PROVIDED MATERIAL Block Start
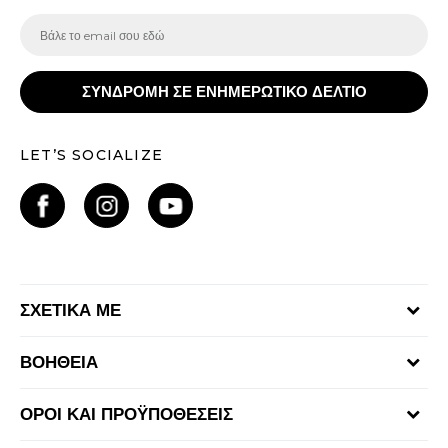
ΣΥΝΔΡΟΜΗ ΣΕ ΕΝΗΜΕΡΩΤΙΚΟ ΔΕΛΤΙΟ
LET’S SOCIALIZE
ΣΧΕΤΙΚΑ ΜΕ
Γίνε μέλος της ομάδας
ΒΟΗΘΕΙΑ
Επικοινωνία
Συχνές ερωτήσεις
Καταστήματα
ΟΡΟΙ ΚΑΙ ΠΡΟΫΠΟΘΕΣΕΙΣ
Επιστροφή Χρημάτων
PROVIDED MATERIAL Block End
» **ASSIGNMENT**:
Repeat the data exactly. Pictures should not appear.

» **RESPONSE FOR THIS EXERCISE**:
ΣΥΝΔΡΟΜΗ ΣΕ ΕΝΗΜΕΡΩΤΙΚΟ ΔΕΛΤΙΟ
LET’S SOCIALIZE
ΣΧΕΤΙΚΑ ΜΕ
Γίνε μέλος της ομάδας
ΒΟΗΘΕΙΑ
Επικοινωνία
Συχνές ερωτήσεις
Καταστήματα
ΟΡΟΙ ΚΑΙ ΠΡΟΫΠΟΘΕΣΕΙΣ
Επιστροφή Χρημάτων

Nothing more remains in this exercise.